We have some last news before we leave for our holidays. Let’s start with the biggest news: We were able to secure a little funding through the WissensWert-contest of the german Wikimedia Foundation (sorry, the posting is in German as well). This means that we will have up to 5000 Euros that we can spent to get some more people, who are in love with sharing as we are, genotyped. We will release more details on this as soon as possible.

Additionally Philipp and I will be in Berlin between 12/27 and 12/31. As we have mentioned before we will give a talk on openSNP and crowd-sourced genome-wide association studies at the 28th Chaos Communication Congress. The talk will be on 12/28 at 11 pm. This talk will be in english and there should be day passes, so if you are in town you can pay us a visit. If you are If you’re able to speak or understand German you can also pay a visit to the 0th Spackeriade which takes place on 12/29. We will talk about the implications of the post-genomics-era on privacy.

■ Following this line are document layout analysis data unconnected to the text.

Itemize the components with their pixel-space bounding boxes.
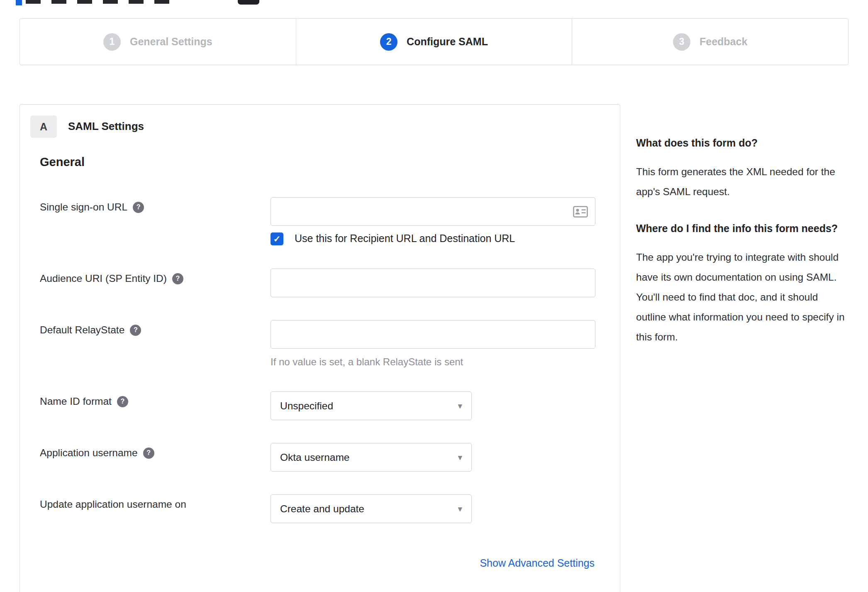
application-username-label-text: Application username [40,447,138,459]
default-relaystate-input[interactable] [271,320,595,349]
page-header-fragment-logo [16,0,22,5]
audience-uri-input[interactable] [271,269,595,297]
sso-url-input[interactable] [271,197,595,226]
sso-url-input-wrap [271,197,595,226]
wizard-stepper: 1 General Settings 2 Configure SAML 3 Fe… [20,18,848,65]
section-title: SAML Settings [68,120,144,133]
group-title-general: General [40,155,85,169]
chevron-down-icon: ▾ [458,401,462,411]
step-label: General Settings [130,36,212,48]
help-icon[interactable]: ? [133,202,144,213]
step-label: Configure SAML [407,36,488,48]
relaystate-helper-text: If no value is set, a blank RelayState i… [271,356,463,368]
page-header-fragment-icon [238,0,259,5]
name-id-format-select[interactable]: Unspecified ▾ [271,391,472,420]
default-relaystate-label: Default RelayState ? [40,323,141,337]
step-configure-saml[interactable]: 2 Configure SAML [296,19,572,65]
help-icon[interactable]: ? [117,396,128,407]
saml-settings-panel: A SAML Settings General Single sign-on U… [20,104,620,592]
help-answer-1: This form generates the XML needed for t… [636,162,848,202]
help-icon[interactable]: ? [143,448,154,459]
step-feedback[interactable]: 3 Feedback [572,19,848,65]
update-username-on-label: Update application username on [40,498,186,511]
chevron-down-icon: ▾ [458,453,462,462]
help-answer-2: The app you're trying to integrate with … [636,247,848,347]
selected-value: Unspecified [280,400,333,412]
step-label: Feedback [700,36,747,48]
help-question-1: What does this form do? [636,134,848,152]
step-general-settings[interactable]: 1 General Settings [20,19,296,65]
use-for-recipient-checkbox[interactable]: ✓ [271,232,283,245]
application-username-select[interactable]: Okta username ▾ [271,443,472,472]
name-id-format-label: Name ID format ? [40,395,128,408]
audience-uri-label-text: Audience URI (SP Entity ID) [40,273,167,284]
help-icon[interactable]: ? [172,273,183,284]
step-number-badge: 3 [673,33,690,51]
help-sidebar: What does this form do? This form genera… [636,134,848,364]
audience-uri-label: Audience URI (SP Entity ID) ? [40,272,183,285]
update-username-on-label-text: Update application username on [40,499,186,510]
selected-value: Create and update [280,503,364,515]
help-question-2: Where do I find the info this form needs… [636,219,848,237]
chevron-down-icon: ▾ [458,504,462,514]
update-username-on-select[interactable]: Create and update ▾ [271,494,472,523]
help-icon[interactable]: ? [130,325,141,336]
checkmark-icon: ✓ [273,234,281,244]
step-number-badge: 1 [103,33,121,51]
contact-card-icon [573,206,588,218]
page-header-fragment-title [26,0,179,4]
selected-value: Okta username [280,452,350,463]
step-number-badge: 2 [380,33,397,51]
section-badge-a: A [30,115,57,138]
application-username-label: Application username ? [40,446,154,460]
default-relaystate-label-text: Default RelayState [40,324,124,336]
use-for-recipient-checkbox-label: Use this for Recipient URL and Destinati… [295,232,515,245]
name-id-format-label-text: Name ID format [40,396,112,407]
show-advanced-settings-link[interactable]: Show Advanced Settings [480,557,595,569]
sso-url-label-text: Single sign-on URL [40,201,127,213]
sso-url-label: Single sign-on URL ? [40,201,144,214]
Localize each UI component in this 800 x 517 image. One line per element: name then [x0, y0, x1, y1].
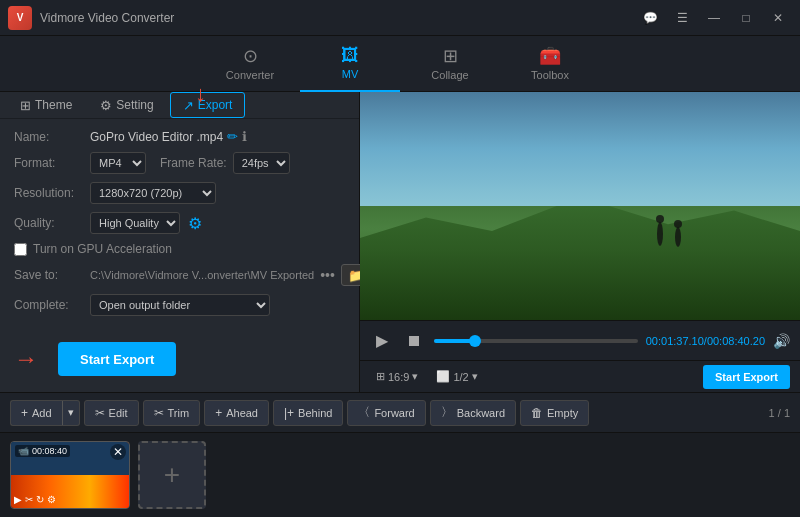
name-label: Name: [14, 130, 84, 144]
resolution-label: Resolution: [14, 186, 84, 200]
quality-row: Quality: High Quality Standard Low ⚙ [14, 212, 345, 234]
add-icon: + [21, 406, 28, 420]
zoom-btn[interactable]: ⬜ 1/2 ▾ [430, 368, 483, 385]
volume-icon[interactable]: 🔊 [773, 333, 790, 349]
save-to-label: Save to: [14, 268, 84, 282]
chat-icon-btn[interactable]: 💬 [636, 8, 664, 28]
tab-converter[interactable]: ⊙ Converter [200, 36, 300, 92]
behind-button[interactable]: |+ Behind [273, 400, 343, 426]
video-preview [360, 92, 800, 320]
empty-trash-icon: 🗑 [531, 406, 543, 420]
zoom-value: 1/2 [453, 371, 468, 383]
tab-collage[interactable]: ⊞ Collage [400, 36, 500, 92]
timeline-close-btn[interactable]: ✕ [110, 444, 126, 460]
maximize-btn[interactable]: □ [732, 8, 760, 28]
complete-dropdown[interactable]: Open output folder Do nothing [90, 294, 270, 316]
svg-point-3 [674, 220, 682, 228]
sub-tab-setting[interactable]: ⚙ Setting [88, 92, 165, 118]
frame-rate-dropdown[interactable]: 24fps 30fps 60fps [233, 152, 290, 174]
frame-rate-group: Frame Rate: 24fps 30fps 60fps [160, 152, 290, 174]
window-controls: 💬 ☰ — □ ✕ [636, 8, 792, 28]
edit-button[interactable]: ✂ Edit [84, 400, 139, 426]
toolbox-icon: 🧰 [539, 45, 561, 67]
complete-label: Complete: [14, 298, 84, 312]
complete-control: Open output folder Do nothing [90, 294, 345, 316]
svg-point-1 [656, 215, 664, 223]
sky-area [360, 92, 800, 206]
backward-button[interactable]: 〉 Backward [430, 400, 516, 426]
add-btn-group: + Add ▾ [10, 400, 80, 426]
add-button[interactable]: + Add [10, 400, 62, 426]
ahead-icon: + [215, 406, 222, 420]
gpu-row: Turn on GPU Acceleration [14, 242, 345, 256]
info-icon[interactable]: ℹ [242, 129, 247, 144]
trim-label: Trim [168, 407, 190, 419]
setting-gear-icon: ⚙ [100, 98, 112, 113]
page-indicator: 1 / 1 [769, 407, 790, 419]
trim-button[interactable]: ✂ Trim [143, 400, 201, 426]
empty-button[interactable]: 🗑 Empty [520, 400, 589, 426]
edit-icon[interactable]: ✏ [227, 129, 238, 144]
timeline-controls: ▶ ✂ ↻ ⚙ [14, 494, 56, 505]
minimize-btn[interactable]: — [700, 8, 728, 28]
progress-bar[interactable] [434, 339, 638, 343]
figure-silhouette [650, 199, 690, 252]
close-btn[interactable]: ✕ [764, 8, 792, 28]
stop-btn[interactable]: ⏹ [402, 329, 426, 353]
add-dropdown-btn[interactable]: ▾ [62, 400, 80, 426]
export-arrow-icon: ↗ [183, 98, 194, 113]
sub-tab-export[interactable]: ↗ Export [170, 92, 246, 118]
empty-label: Empty [547, 407, 578, 419]
sub-tabs: ⊞ Theme ⚙ Setting ↗ Export [0, 92, 359, 119]
bottom-toolbar: + Add ▾ ✂ Edit ✂ Trim + Ahead |+ Behind … [0, 392, 800, 432]
edit-icon: ✂ [95, 406, 105, 420]
add-label: Add [32, 407, 52, 419]
behind-icon: |+ [284, 406, 294, 420]
quality-gear-btn[interactable]: ⚙ [184, 214, 206, 233]
progress-thumb [469, 335, 481, 347]
sub-tab-theme-label: Theme [35, 98, 72, 112]
left-panel: ⊞ Theme ⚙ Setting ↗ Export ↓ Name: GoPro… [0, 92, 360, 392]
frame-rate-label: Frame Rate: [160, 156, 227, 170]
ahead-button[interactable]: + Ahead [204, 400, 269, 426]
tl-cut-icon[interactable]: ✂ [25, 494, 33, 505]
tab-mv[interactable]: 🖼 MV [300, 36, 400, 92]
tab-toolbox[interactable]: 🧰 Toolbox [500, 36, 600, 92]
export-form: Name: GoPro Video Editor .mp4 ✏ ℹ Format… [0, 119, 359, 326]
start-export-button[interactable]: Start Export [58, 342, 176, 376]
path-more-btn[interactable]: ••• [318, 267, 337, 283]
tl-play-icon[interactable]: ▶ [14, 494, 22, 505]
tl-settings-icon[interactable]: ⚙ [47, 494, 56, 505]
ahead-label: Ahead [226, 407, 258, 419]
ratio-btn[interactable]: ⊞ 16:9 ▾ [370, 368, 424, 385]
start-export-right-btn[interactable]: Start Export [703, 365, 790, 389]
collage-icon: ⊞ [443, 45, 458, 67]
format-row: Format: MP4 AVI MOV MKV Frame Rate: 24fp… [14, 152, 345, 174]
video-info-bar: ⊞ 16:9 ▾ ⬜ 1/2 ▾ Start Export [360, 360, 800, 392]
ratio-chevron: ▾ [412, 370, 418, 383]
arrow-down-indicator: ↓ [195, 81, 206, 107]
tl-rotate-icon[interactable]: ↻ [36, 494, 44, 505]
start-export-section: → Start Export [0, 326, 359, 392]
format-dropdown[interactable]: MP4 AVI MOV MKV [90, 152, 146, 174]
forward-label: Forward [374, 407, 414, 419]
file-name-value: GoPro Video Editor .mp4 [90, 130, 223, 144]
timeline-item-1[interactable]: 📹 00:08:40 ✕ ▶ ✂ ↻ ⚙ [10, 441, 130, 509]
forward-button[interactable]: 〈 Forward [347, 400, 425, 426]
quality-dropdown[interactable]: High Quality Standard Low [90, 212, 180, 234]
video-file-icon: 📹 [18, 446, 29, 456]
title-bar-left: V Vidmore Video Converter [8, 6, 174, 30]
zoom-chevron: ▾ [472, 370, 478, 383]
quality-control: High Quality Standard Low ⚙ [90, 212, 345, 234]
save-to-row: Save to: C:\Vidmore\Vidmore V...onverter… [14, 264, 345, 286]
sub-tab-theme[interactable]: ⊞ Theme [8, 92, 84, 118]
timeline-add-btn[interactable]: + [138, 441, 206, 509]
play-btn[interactable]: ▶ [370, 329, 394, 353]
timeline: 📹 00:08:40 ✕ ▶ ✂ ↻ ⚙ + [0, 432, 800, 517]
gpu-checkbox[interactable] [14, 243, 27, 256]
behind-label: Behind [298, 407, 332, 419]
menu-btn[interactable]: ☰ [668, 8, 696, 28]
save-path-control: C:\Vidmore\Vidmore V...onverter\MV Expor… [90, 264, 371, 286]
resolution-dropdown[interactable]: 1280x720 (720p) 1920x1080 (1080p) 3840x2… [90, 182, 216, 204]
zoom-icon: ⬜ [436, 370, 450, 383]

Thanks again for all your support, for voting for openSNP in the different contests we have entered, for sharing your data with us, for finding bugs, for spreading the word. Have some nice holidays and maybe we’ll see some of you for a beer in Berlin.

The WissensWert contest vote is now open!

Hello everyone!
The Mendeley/PLoS Binary Battle is now over, so it’s time for the next one  – the WissensWert-Contest (page is in German) by the German Wikimedia-Foundation.

They have pledged up to 7000€ for ideas that promote open knowledge and open science – naturally, we had to apply!

What we’re trying to do with the money (if we win) is to give out free genotypings to people who can’t afford them, but still want to participate in the research. We could give out up to 35 genotypings with the money. Of course, just because we give anyone the money to get genotyped doesn’t mean that they have to publish it – we can’t force you to reveal potentially damaging information about you.

To win this contest we need your voteyou can vote here, the page is in German but you only have to activate the radio-button for project “02-Open (Citizen) Science durch mehr öffentlich verfügbare Genotypisierungen” (that’s us, translation: “Open (Citizen) Science through more openly available genotypings”) and then press the submit-button on the bottom of the page. You don’t necessarily have to supply any of the additional information (which seems to be for their statistics), but if you speak or write German I’m sure they would appreciate the input!

We’re thrilled to have won the Mendeley/PLoS Binary Battle and we’re sure we couldn’t have done it without you guys. Thanks for your votes & your continuing support!